Pemerintah Sudah Jalankan Janji Politik, Trubus: Implementasi Program di Lapangan Harus Diperkuat
Pengamat Kebijakan Publik Trubus Rahardiansyah mengatakan penurunan tingkat kepercayaan publik terhadap pemerintahan Presiden Prabowo Subianto lebih dipengaruhi oleh lemahnya implementasi kebijakan di lapangan dibanding substansi program yang dijanjikan p--
JAKARTA, DISWAYMALANG.ID--Pengamat Kebijakan Publik Trubus Rahardiansyah menilai pemerintah sudah menjalankan janji politik yang disampaikan saat kampanye. Namun, ia menyoroti masih lemahnya implementasi sejumlah program di lapangan yang dapat memengaruhi tingkat kepercayaan masyarakat.
Menurut Trubus, persoalan utama bukan terletak pada substansi program pemerintah, melainkan bagaimana kebijakan tersebut diterapkan oleh jajaran pelaksana di berbagai daerah.
Salah satu program yang menjadi sorotan adalah Program Makan Bergizi Gratis (MBG). Trubus menilai program tersebut memiliki tujuan positif karena menyasar kebutuhan dasar masyarakat, khususnya dalam meningkatkan kualitas gizi generasi muda.
“Kalau dari sisi konsistensi, pemerintah sudah menjalankan janji politiknya. Yang menjadi persoalan adalah implementasi di lapangan yang masih sering bermasalah,” ujar Trubus.
Program MBG Perlu Sistem Pengelolaan yang Lebih Matang
Trubus menjelaskan, program pemberian makanan bergizi sebenarnya bukan hal baru. Sejumlah negara seperti India, Brasil, Jepang, hingga Amerika Serikat juga telah menerapkan kebijakan serupa dengan sistem pengelolaan yang lebih matang.

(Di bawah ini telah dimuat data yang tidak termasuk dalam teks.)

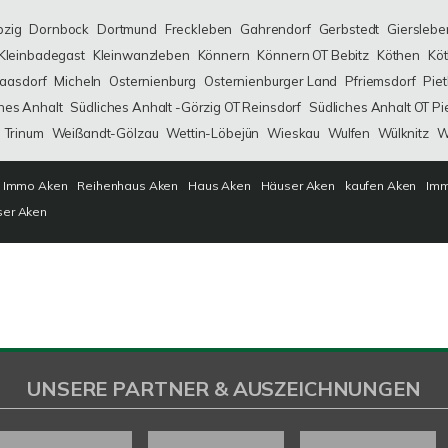
bzig
Dornbock
Dortmund
Freckleben
Gahrendorf
Gerbstedt
Gierslebe
Kleinbadegast
Kleinwanzleben
Könnern
Könnern OT Bebitz
Köthen
Köt
aasdorf
Micheln
Osternienburg
Osternienburger Land
Pfriemsdorf
Pie
hes Anhalt
Südliches Anhalt -Görzig OT Reinsdorf
Südliches Anhalt OT Pi
Trinum
Weißandt-Gölzau
Wettin-Löbejün
Wieskau
Wulfen
Wülknitz
W
Immo Aken
Reihenhaus Aken
Haus Aken
Häuser Aken
kaufen Aken
Imm
ser Aken
UNSERE PARTNER & AUSZEICHNUNGEN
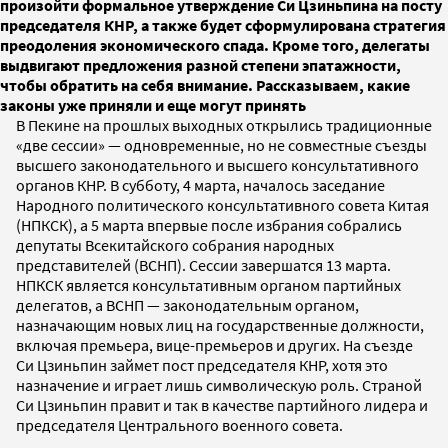
произойти формальное утверждение Си Цзиньпина на посту
председателя КНР, а также будет сформулирована стратегия
преодоления экономического спада. Кроме того, делегаты
выдвигают предложения разной степени эпатажности,
чтобы обратить на себя внимание. Рассказываем, какие
законы уже приняли и еще могут принять
В Пекине на прошлых выходных открылись традиционные
«две сессии» — одновременные, но не совместные съезды
высшего законодательного и высшего консультативного
органов КНР. В субботу, 4 марта, началось заседание
Народного политического консультативного совета Китая
(НПКСК), а 5 марта впервые после избрания собрались
депутаты Всекитайского собрания народных
представителей (ВСНП). Сессии завершатся 13 марта.
НПКСК является консультативным органом партийных
делегатов, а ВСНП — законодательным органом,
назначающим новых лиц на государственные должности,
включая премьера, вице-премьеров и других. На съезде
Си Цзиньпин займет пост председателя КНР, хотя это
назначение и играет лишь символическую роль. Страной
Си Цзиньпин правит и так в качестве партийного лидера и
председателя Центрального военного совета.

Karena itu, menurut dia, pemerintah perlu memperkuat mekanisme pelaksanaan MBG agar manfaat program benar-benar dirasakan masyarakat.

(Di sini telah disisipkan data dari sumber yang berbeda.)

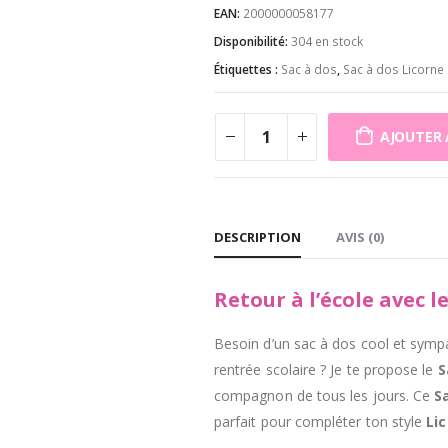
EAN:
2000000058177
Disponibilité:
304 en stock
Étiquettes :
Sac à dos
,
Sac à dos Licorne
AJOUTER 
DESCRIPTION
AVIS (0)
Retour à l’école avec 
Besoin d’un sac à dos cool et symp
rentrée scolaire ? Je te propose le
S
compagnon de tous les jours. Ce
S
parfait pour compléter ton style
Li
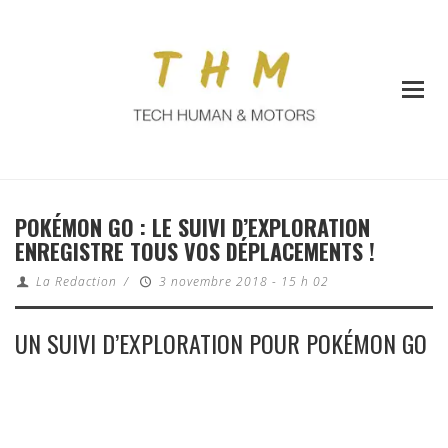
POKÉMON GO : LE SUIVI D’EXPLORATION
ENREGISTRE TOUS VOS DÉPLACEMENTS !
La Redaction
/
3 novembre 2018 - 15 h 02
UN SUIVI D’EXPLORATION POUR POKÉMON GO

Ia menilai keberhasilan program tidak hanya ditentukan oleh kebijakan dari tingkat pusat, tetapi juga kesiapan sumber daya manusia, pengawasan, serta tata kelola di daerah.
Selain MBG, Trubus juga menyinggung Program Koperasi Merah Putih yang dinilai perlu membuktikan manfaat nyata bagi masyarakat.
Menurutnya, setiap program pemerintah harus memiliki tujuan yang jelas dan mampu memberikan dampak langsung kepada kelompok penerima manfaat.
Kepercayaan Publik Dipengaruhi Pelaksanaan Program
Trubus mengatakan, penurunan tingkat kepercayaan publik terhadap pemerintahan Presiden Prabowo Subianto lebih banyak dipengaruhi oleh persoalan implementasi kebijakan dibandingkan dengan konsep program yang dibuat pemerintah.
Ia menilai masyarakat akan memberikan penilaian berdasarkan hasil nyata yang mereka rasakan di lapangan.
“Presiden tidak mungkin mengawasi langsung hingga ke daerah, sehingga keberhasilan program sangat bergantung pada pelaksana di bawahnya,” katanya.
Menurut Trubus, pemerintah perlu memastikan seluruh jajaran pelaksana memahami tujuan program dan menjalankan kebijakan sesuai aturan yang telah ditetapkan.
Ia juga meminta pemerintah memperkuat pengawasan agar berbagai program nasional tidak mengalami penyimpangan ketika diterapkan di daerah.